Communication networks consist of two types of traffic—data and voice. Many companies still maintain a dedicated voice network and a separate data network but are beginning to see the value (e.g., lower cost, flat-rate pricing) of Voice over IP (VoIP)­based data networks. VoIP is a technology that lets you make telephone calls and send faxes over an IP data network as if you were using a traditional Public Switched Telephone Network (PSTN). This capability lets companies reduce telephone and fax costs; converge data, voice, fax, and video services; and build new network infrastructures for advanced e-commerce applications (e.g., Web call centers).

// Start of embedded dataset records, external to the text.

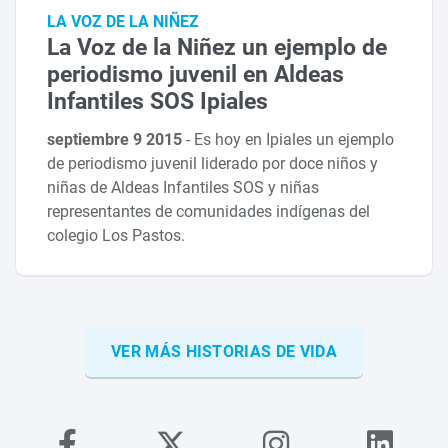
LA VOZ DE LA NIÑEZ
La Voz de la Niñez un ejemplo de
periodismo juvenil en Aldeas
Infantiles SOS Ipiales
septiembre 9 2015
-
Es hoy en Ipiales un ejemplo
de periodismo juvenil liderado por doce niños y
niñas de Aldeas Infantiles SOS y niñas
representantes de comunidades indígenas del
colegio Los Pastos.
VER MÁS HISTORIAS DE VIDA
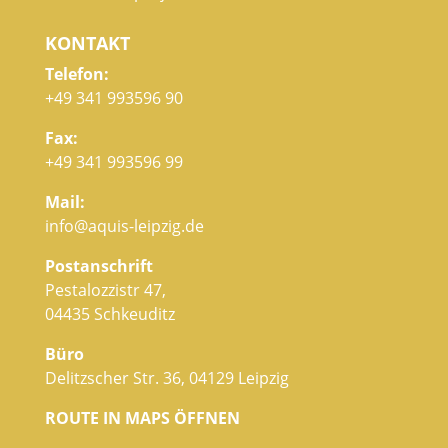
KONTAKT
Telefon:
+49 341 993596 90
Fax:
+49 341 993596 99
Mail:
info@aquis-leipzig.de
Postanschrift
Pestalozzistr 47,
04435 Schkeuditz
Büro
Delitzscher Str. 36, 04129 Leipzig
ROUTE IN MAPS ÖFFNEN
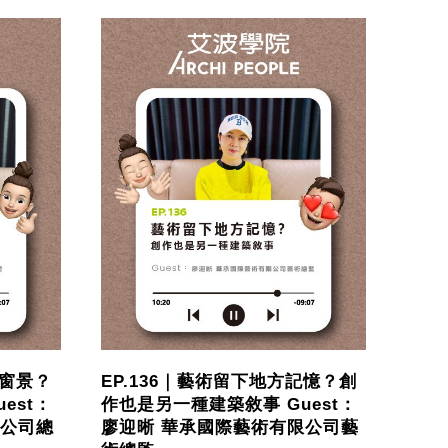
新窗景？
EP.136｜藝術留下地方記憶？創
est：
作也是另一種建築敘事 Guest：
限公司總
廖迎晰 華承國際藝術有限公司藝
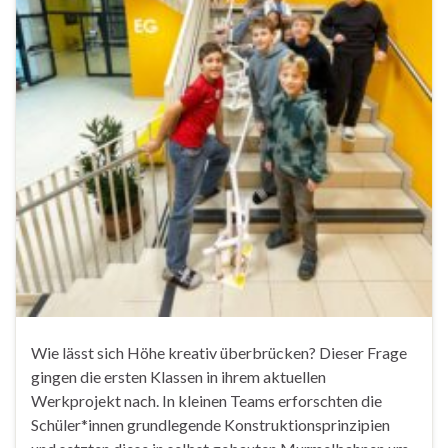
Wie lässt sich Höhe kreativ überbrücken? Dieser Frage
gingen die ersten Klassen in ihrem aktuellen
Werkprojekt nach. In kleinen Teams erforschten die
Schüler*innen grundlegende Konstruktionsprinzipien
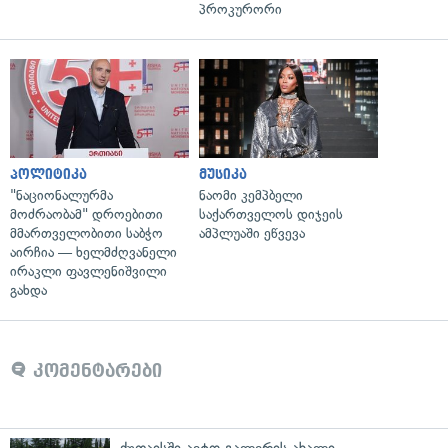
პროკურორი
პოლიტიკა
მუსიკა
"ნაციონალურმა
ნაომი კემპბელი
მოძრაობამ" დროებითი
საქართველოს დიჯეის
მმართველობითი საბჭო
ამპლუაში ეწვევა
აირჩია — ხელმძღვანელი
ირაკლი ფავლენიშვილი
გახდა
კომენტარები
ქუთაისში ავტო გალერის ახალი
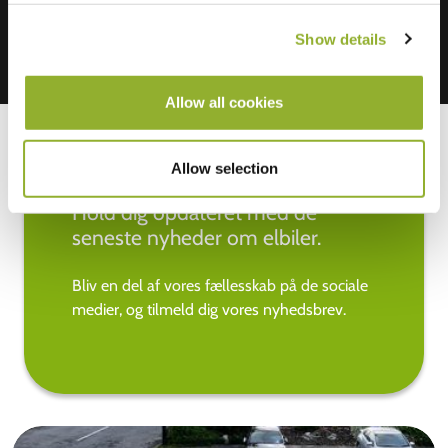
Show details
Allow all cookies
Allow selection
Hold dig opdateret med de
seneste nyheder om elbiler.
Bliv en del af vores fællesskab på de sociale
medier, og tilmeld dig vores nyhedsbrev.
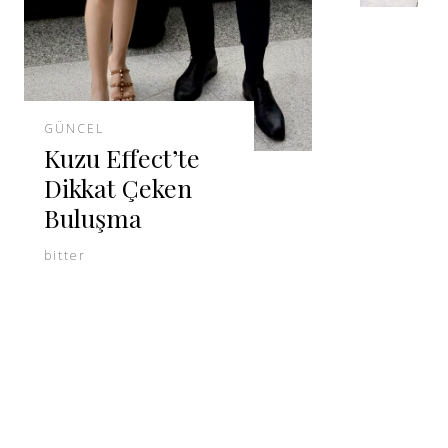
GÜNCEL
Kuzu Effect’te
Dikkat Çeken
Buluşma
bitter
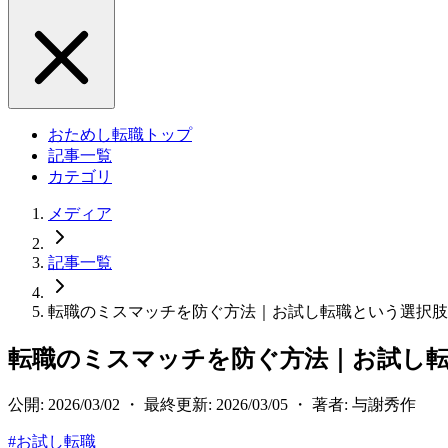
おためし転職トップ
記事一覧
カテゴリ
メディア
記事一覧
転職のミスマッチを防ぐ方法｜お試し転職という選択肢
転職のミスマッチを防ぐ方法｜お試し
公開: 2026/03/02 ・ 最終更新: 2026/03/05 ・ 著者: 与謝秀作
#
お試し転職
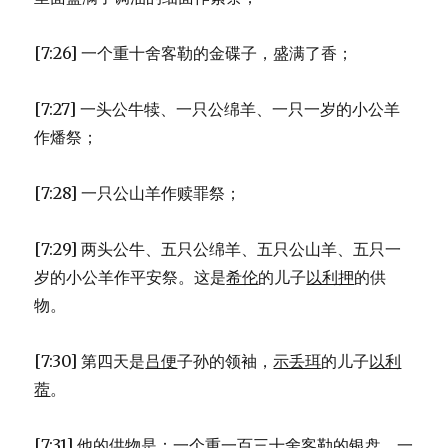
[7:26] 一个重十舍客勒的金碟子，盛满了香；
[7:27] 一头公牛犊、一只公绵羊、一只一岁的小公羊
作燔祭；
[7:28] 一只公山羊作赎罪祭；
[7:29] 两头公牛、五只公绵羊、五只公山羊、五只一
岁的小公羊作平安祭。这是
希伦
的儿子
以利押
的供
物。
[7:30] 第四天是
吕便
子孙的领袖，
示丢珥
的儿子
以利
蓿
。
[7:31] 他的供物是：一个重一百三十舍客勒的银盘，一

VoIP has gained support from standards organizations, such as the International Telecommunications Union (ITU) and Internet Engineering Task Force (IETF), and communication vendors. Today, you can find VoIP products on the market and build VoIP-enabled networks. Before you implement VoIP in your enterprise, become familiar with its applications, underlying technologies, and H.323 and other VoIP standards, and explore several VoIP deployment considerations.

VoIP Applications
Voice communications play a fundamental role in daily life. In the near term, PSTNs will remain an important vehicle of voice delivery. VoIP, however, provides a competitive alternative to PSTNs by reproducing telephone capabilities at a significantly lower cost. VoIP is applicable to almost any type of voice communication, from simple interperson or interoffice calls to complicated teleconferences. The following examples of VoIP applications are possibilities that might work for your enterprise.

Telephone and PC communication. You can enable voice communication between traditional telephones on a PSTN and PCs in an IP network by connecting the IP network to the PSTN with an IP-PSTN gateway, as Figure 1 shows. The gateway interprets protocols and voice information for the two networks. With this configuration, a PC user can use a PC-based telephone to call a gateway close to the final call destination. The phone charge is based on the distance between the gateway and the destination.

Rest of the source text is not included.